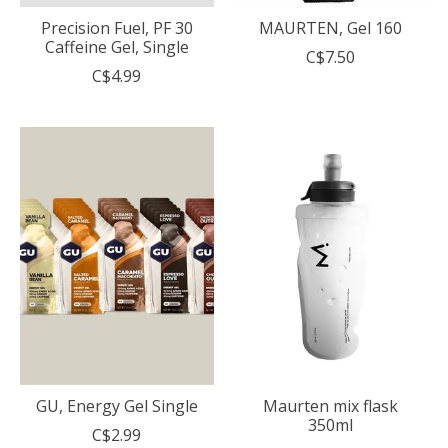
Precision Fuel, PF 30
MAURTEN, Gel 160
Caffeine Gel, Single
C$7.50
C$4.99
GU, Energy Gel Single
Maurten mix flask
350ml
C$2.99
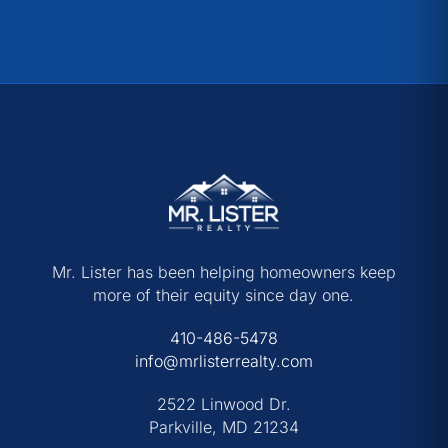
Mr. Lister has been helping homeowners keep
more of their equity since day one.
410-486-5478
info@mrlisterrealty.com
2522 Linwood Dr.
Parkville, MD 21234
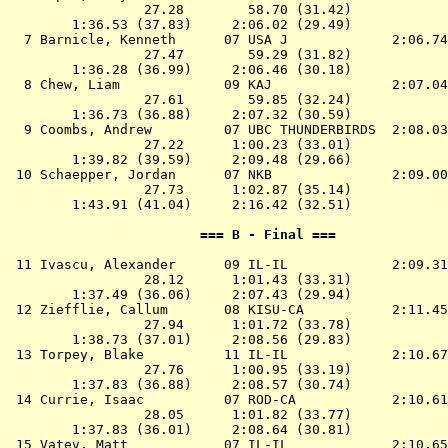
                 27.28        58.70 (31.42)

        1:36.53 (37.83)     2:06.02 (29.49)

  7 
Barnicle, Kenneth      07 USA J            
 2:06.74
                 27.47        59.29 (31.82)

        1:36.28 (36.99)     2:06.46 (30.18)

  8 
Chew, Liam             09 KAJ              
 2:07.04
                 27.61        59.85 (32.24)

        1:36.73 (36.88)     2:07.32 (30.59)

  9 
Coombs, Andrew         07 UBC THUNDERBIRDS 
 2:08.03
                 27.22      1:00.23 (33.01)

        1:39.82 (39.59)     2:09.48 (29.66)

 10 
Schaepper, Jordan      07 NKB              
 2:09.00
                 27.73      1:02.87 (35.14)

        1:43.91 (41.04)     2:16.42 (32.51)

                        === B - Final ===              
 11 
Ivascu, Alexander      09 IL-IL            
 2:09.31
                 28.12      1:01.43 (33.31)

        1:37.49 (36.06)     2:07.43 (29.94)

 12 
Ziefflie, Callum       08 KISU-CA          
 2:11.45
                 27.94      1:01.72 (33.78)

        1:38.73 (37.01)     2:08.56 (29.83)

 13 
Torpey, Blake          11 IL-IL            
 2:10.67
                 27.76      1:00.95 (33.19)

        1:37.83 (36.88)     2:08.57 (30.74)

 14 
Currie, Isaac          07 ROD-CA           
 2:10.61
                 28.05      1:01.82 (33.77)

        1:37.83 (36.01)     2:08.64 (30.81)

 15 
Vatev, Matt            07 IL-IL            
 2:10.65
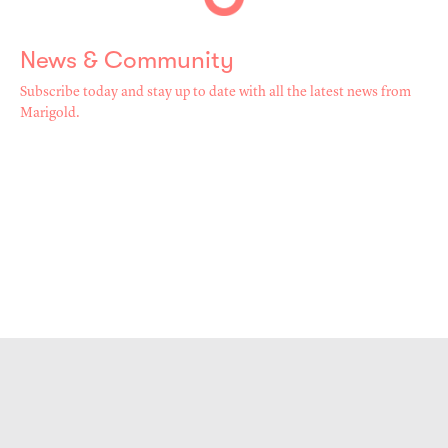
News & Community
Subscribe today and stay up to date with all the latest news from
Marigold.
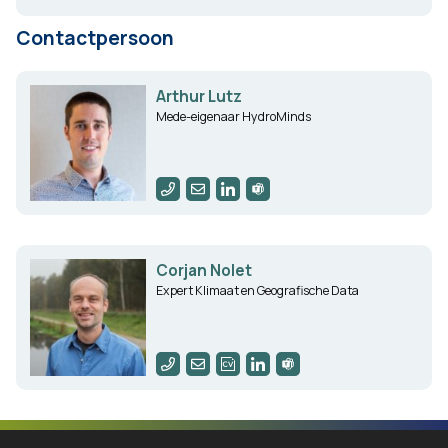
Contactpersoon
Arthur Lutz
Mede-eigenaar HydroMinds
Corjan Nolet
Expert Klimaat en Geografische Data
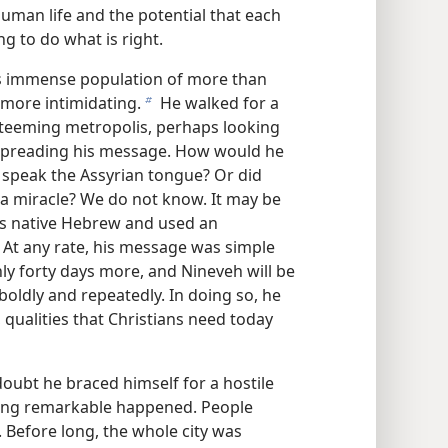
uman life and the potential that each
ng to do what is right.
ts immense population of more than
more intimidating.
He walked for a
b
t teeming metropolis, perhaps looking
rt spreading his message. How would he
 speak the Assyrian tongue? Or did
 a miracle? We do not know. It may be
is native Hebrew and used an
s. At any rate, his message was simple
nly forty days more, and Nineveh will be
boldly and repeatedly. In doing so, he
qualities that Christians need today
doubt he braced himself for a hostile
hing remarkable happened. People
. Before long, the whole city was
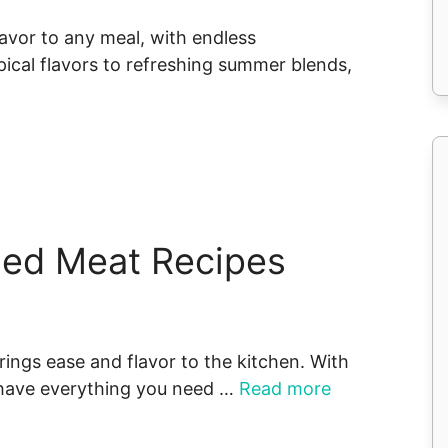
flavor to any meal, with endless
pical flavors to refreshing summer blends,
ned Meat Recipes
rings ease and flavor to the kitchen. With
l have everything you need …
Read more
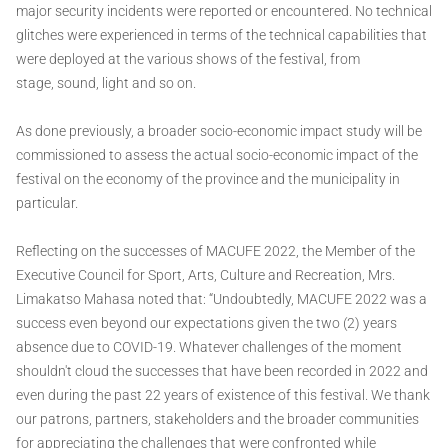
major security incidents were reported or encountered. No technical
glitches were experienced in terms of the technical capabilities that
were deployed at the various shows of the festival, from
stage, sound, light and so on.
As done previously, a broader socio-economic impact study will be
commissioned to assess the actual socio-economic impact of the
festival on the economy of the province and the municipality in
particular.
Reflecting on the successes of MACUFE 2022, the Member of the
Executive Council for Sport, Arts, Culture and Recreation, Mrs.
Limakatso Mahasa noted that: “Undoubtedly, MACUFE 2022 was a
success even beyond our expectations given the two (2) years
absence due to COVID-19. Whatever challenges of the moment
shouldn't cloud the successes that have been recorded in 2022 and
even during the past 22 years of existence of this festival. We thank
our patrons, partners, stakeholders and the broader communities
for appreciating the challenges that were confronted while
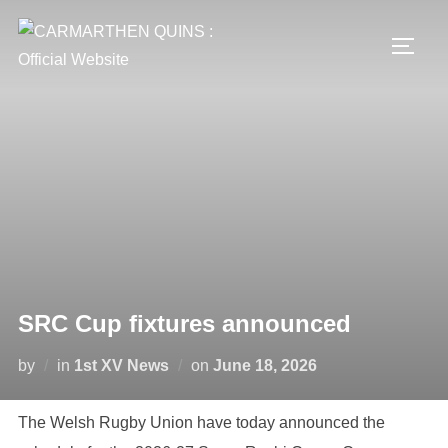
Skip
to
TOGG
content
SRC Cup fixtures announced
Posted
by
in
1st XV News
on
June 18, 2026
on
The Welsh Rugby Union have today announced the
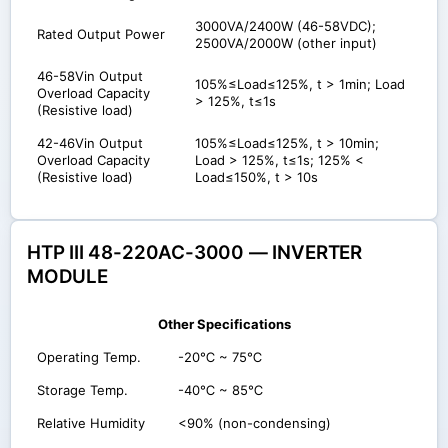
3000VA/2400W (46-58VDC);
Rated Output Power
2500VA/2000W (other input)
46-58Vin Output
105%≤Load≤125%, t > 1min; Load
Overload Capacity
> 125%, t≤1s
(Resistive load)
42-46Vin Output
105%≤Load≤125%, t > 10min;
Overload Capacity
Load > 125%, t≤1s; 125% <
(Resistive load)
Load≤150%, t > 10s
HTP III 48-220AC-3000 — INVERTER
MODULE
Other Specifications
Operating Temp.
-20℃ ~ 75℃
Storage Temp.
-40℃ ~ 85℃
Relative Humidity
<90% (non-condensing)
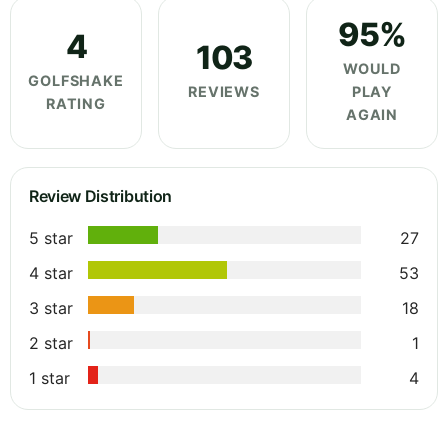
95%
4
103
WOULD
GOLFSHAKE
REVIEWS
PLAY
RATING
AGAIN
Review Distribution
5 star
27
4 star
53
3 star
18
2 star
1
1 star
4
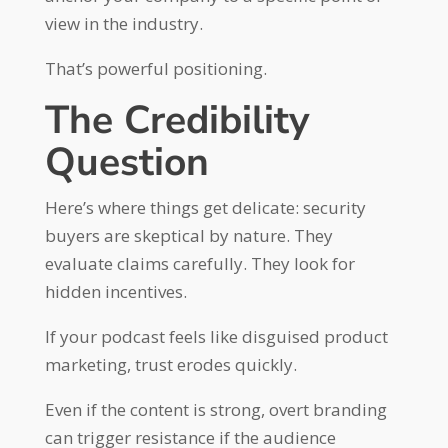
view in the industry.
That’s powerful positioning.
The Credibility
Question
Here’s where things get delicate: security
buyers are skeptical by nature. They
evaluate claims carefully. They look for
hidden incentives.
If your podcast feels like disguised product
marketing, trust erodes quickly.
Even if the content is strong, overt branding
can trigger resistance if the audience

GOAL OF THE EXERCISE |
If a line in the entries above contains "have", report it.

EXERCISE ANSWER |
l have everything you need …
shouldn't cloud the successes that have been recorded in 2022 and
The Welsh Rugby Union have today announced the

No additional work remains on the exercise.